OpenID Connect (OIDC) is an authentication protocol built on top of OAuth 2.0. It adds an identity layer that allows clients to verify users’ identities via the authorization server.

In addition to the OAuth 2.0 flow, OpenID Connect adds the following steps:

  1. The client app requests the OpenID scope along with other scopes.
  2. The authorization server authenticates the user and obtains consent.
  3. The authorization server returns an ID token containing user profile attributes.
  4. The client app verifies the ID token signature and parses the claims.

The key difference is the ID token, which contains identity claims about the authenticated user, such as name, email, etc. OpenID Connect allows the client to receive verified information about the user, while OAuth 2.0 only provides access to user resources without identity.

Concrete OAuth Flows

We’ve covered the abstract OAuth flow above which was:

  1. The client requests authorization from the user to access their data on the resource server.
  2. The authorization server authenticates the user and obtains their authorization.
  3. The authorization server issues an access token with specific scopes and expiry time.
  4. The client uses the access token to make requests to the resource server on behalf of the user.
  5. The resource server validates the access token and responds with the requested data.

However, this abstract flow has a couple of concrete implementations that you will come across that you will want to be familiar with. Each have their advantages and disadvantages and some vendors or services will only support a certain “concrete” type. Here they are:

Authorization Code Grant Flow

Best for web apps executing logic on a server.

  1. Client directs user to the OAuth authorization URL including the client ID, requested scopes, local state, and redirect URI.
  2. User authenticates with authorization server and grants access.
  3. Authorization server generates an authorization code and redirects back to the client redirect URI along with the code.
  4. Client exchanges authorization code for an access token by making a POST request to the token endpoint including the client ID, client secret, and redirect URI.
  5. Authorization server validates the request, generates an access token and refresh token, and responds back to the client.
  6. Client can use the access token to make API calls to the resource server.

Implicit Grant Flow

Optimized for client-side JavaScript apps where the client secret may be exposed.

  1. Client directs user to the OAuth authorization URL including the client ID, requested scopes, local state, and redirect URI.
  2. User authenticates and grants access.
  3. Authorization server generates an access token and redirects back to the client redirect URI along with the access token in the URL fragment.
  4. Client can extract access token from the URL fragment and use it to make API calls.

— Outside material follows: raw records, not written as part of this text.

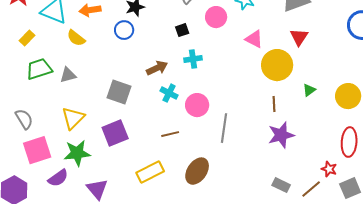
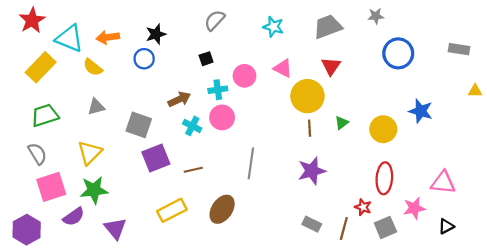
pink circle: (216, 17) -> (244, 76), moved
yellow rectangle: (27, 38) -> (41, 67), size x1.8
green trapezoid: (39, 69) -> (45, 115), moved
gray triangle: (68, 75) -> (96, 107), moved
brown line: (274, 104) -> (310, 128), moved
pink circle: (197, 105) -> (222, 117), moved
purple square: (115, 133) -> (156, 158), moved
brown line: (311, 189) -> (344, 228), turned -35

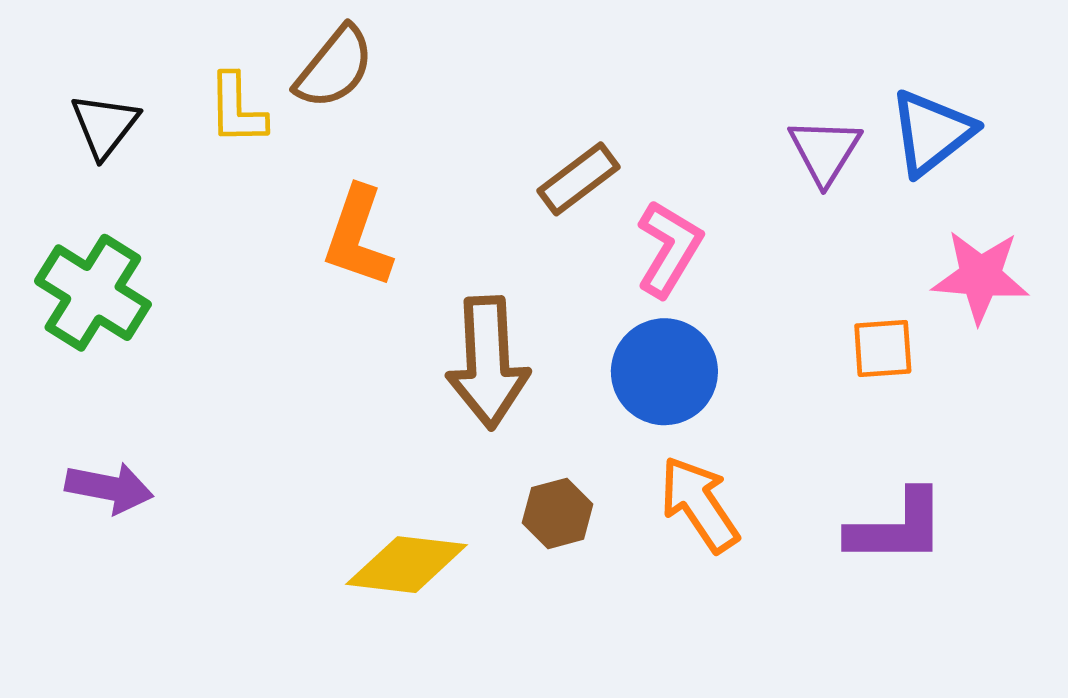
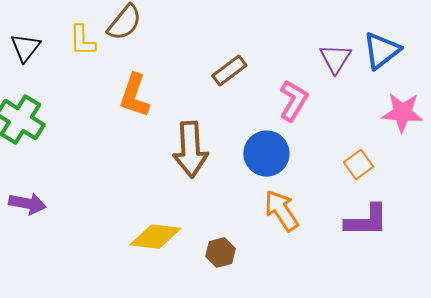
pink L-shape: (669, 249) -> (293, 101), moved
orange square: (883, 348) -> (358, 165), moved, turned -32
brown hexagon: (558, 513) -> (220, 253), moved

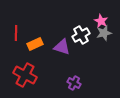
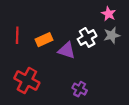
pink star: (101, 21) -> (109, 14), moved
orange rectangle: (35, 44) -> (44, 40), moved

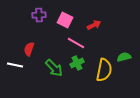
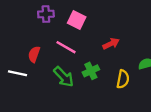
red arrow: (94, 25) -> (111, 44), moved
pink line: (76, 43) -> (66, 47), moved
yellow semicircle: (104, 70) -> (123, 79), size x0.7

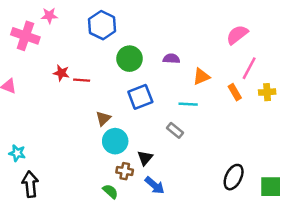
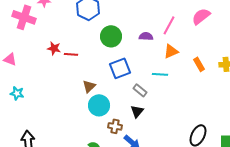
pink line: (249, 68) -> (169, 25), moved
gray rectangle: (175, 130) -> (140, 90), moved
cyan star: (17, 153) -> (17, 93), moved
black triangle: (145, 158) -> (137, 111), moved
brown cross: (125, 171) -> (115, 126), moved

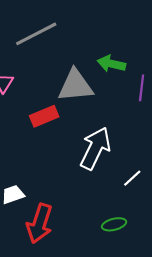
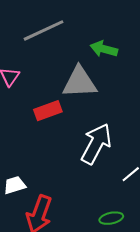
green arrow: (111, 64) -> (104, 49), moved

Resource Owner Password Credentials Flow

Allows exchanging user credentials for an access token directly. Avoid this flow due to security risks.

  1. Client collects username and password from the user.
  2. Client exchanges username and password with the authorization server token endpoint for an access token.
  3. Authorization server validates credentials and responds with an access token.
  4. Client uses access token to make API calls.

Client Credentials Flow

Allows client to request an access token using only its client credentials for non-user resources.

  1. Client authenticates with the authorization server token endpoint using its client ID and client secret.
  2. Authorization server validates the credentials and responds with an access token.
  3. Client uses access token to access protected resources.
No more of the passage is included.